=== Section Start ===

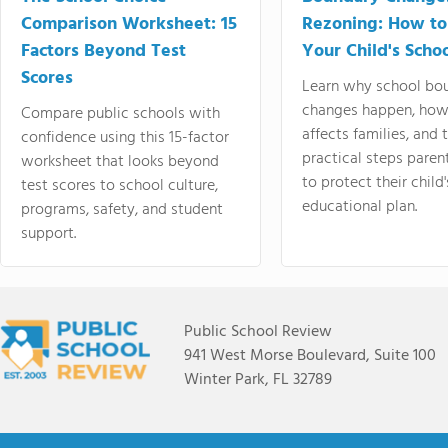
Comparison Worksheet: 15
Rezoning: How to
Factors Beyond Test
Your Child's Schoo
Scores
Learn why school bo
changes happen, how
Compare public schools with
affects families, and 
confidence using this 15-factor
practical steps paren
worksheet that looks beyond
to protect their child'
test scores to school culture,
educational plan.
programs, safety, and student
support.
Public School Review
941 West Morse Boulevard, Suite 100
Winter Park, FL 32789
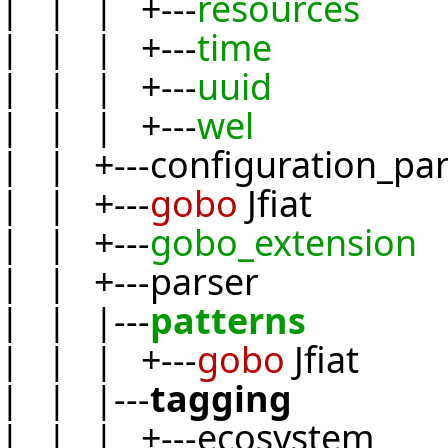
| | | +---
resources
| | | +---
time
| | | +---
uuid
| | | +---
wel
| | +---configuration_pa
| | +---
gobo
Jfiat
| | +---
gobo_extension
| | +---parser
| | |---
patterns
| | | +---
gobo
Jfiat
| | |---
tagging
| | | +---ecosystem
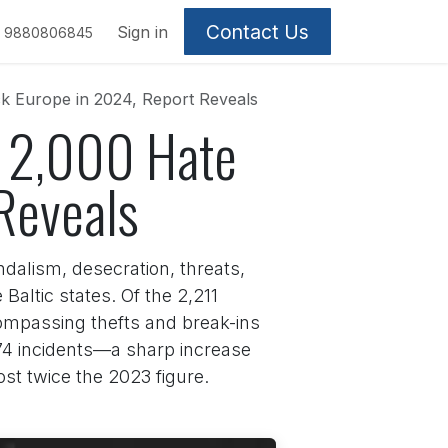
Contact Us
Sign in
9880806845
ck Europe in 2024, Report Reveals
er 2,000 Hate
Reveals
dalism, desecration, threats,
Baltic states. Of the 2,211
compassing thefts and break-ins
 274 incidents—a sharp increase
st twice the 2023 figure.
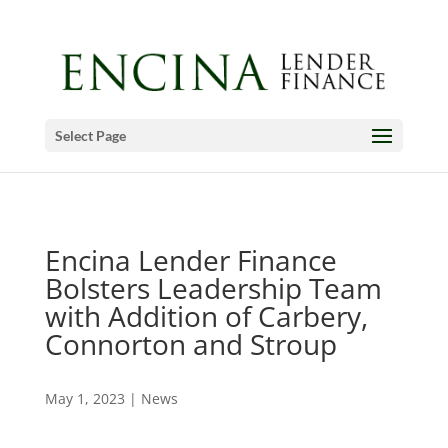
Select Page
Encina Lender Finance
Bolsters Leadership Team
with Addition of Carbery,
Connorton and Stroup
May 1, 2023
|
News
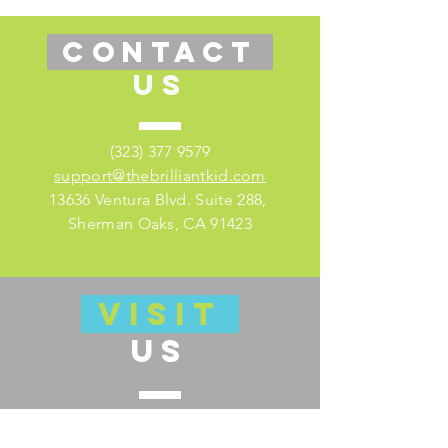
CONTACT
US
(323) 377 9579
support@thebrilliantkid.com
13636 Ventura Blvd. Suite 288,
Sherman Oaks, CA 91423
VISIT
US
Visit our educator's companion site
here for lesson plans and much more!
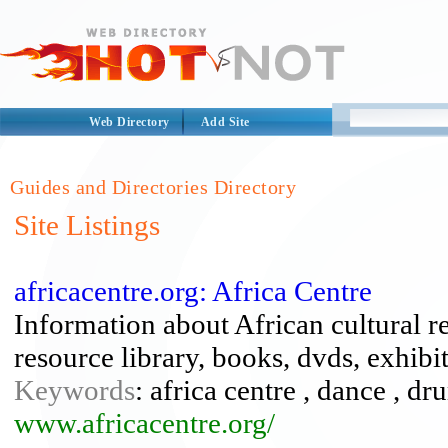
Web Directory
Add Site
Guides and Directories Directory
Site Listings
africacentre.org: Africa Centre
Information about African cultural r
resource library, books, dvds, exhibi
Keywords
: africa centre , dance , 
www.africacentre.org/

=== Section End ===
=== Section Start ===

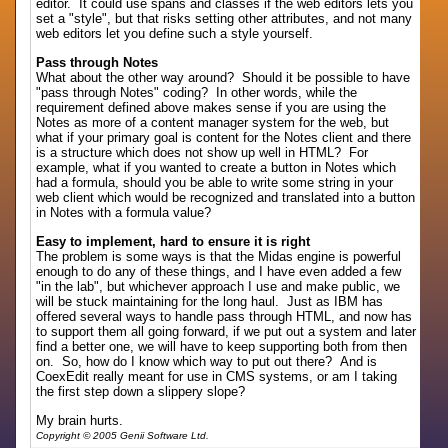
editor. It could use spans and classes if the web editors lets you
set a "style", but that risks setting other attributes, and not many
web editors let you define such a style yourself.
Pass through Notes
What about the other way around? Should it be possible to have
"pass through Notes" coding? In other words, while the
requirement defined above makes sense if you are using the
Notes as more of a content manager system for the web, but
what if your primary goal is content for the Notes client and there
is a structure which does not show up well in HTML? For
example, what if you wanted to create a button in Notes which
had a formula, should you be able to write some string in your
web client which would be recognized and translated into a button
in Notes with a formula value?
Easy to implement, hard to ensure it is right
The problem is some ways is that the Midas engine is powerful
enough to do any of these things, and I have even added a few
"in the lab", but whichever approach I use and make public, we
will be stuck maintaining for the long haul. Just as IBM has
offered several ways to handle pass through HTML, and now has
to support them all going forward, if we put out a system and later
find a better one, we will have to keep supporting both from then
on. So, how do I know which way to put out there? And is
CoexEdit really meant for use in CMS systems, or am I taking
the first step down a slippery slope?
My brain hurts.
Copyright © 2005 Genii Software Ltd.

=== Section End ===

» ASSIGNMENT:
Retype, exactly and in full, the lines above from the one containing "The problem is" through the one containing "to support them".

» EXERCISE RESULT:
The problem is some ways is that the Midas engine is powerful
enough to do any of these things, and I have even added a few
"in the lab", but whichever approach I use and make public, we
will be stuck maintaining for the long haul. Just as IBM has
offered several ways to handle pass through HTML, and now has
to support them all going forward, if we put out a system and later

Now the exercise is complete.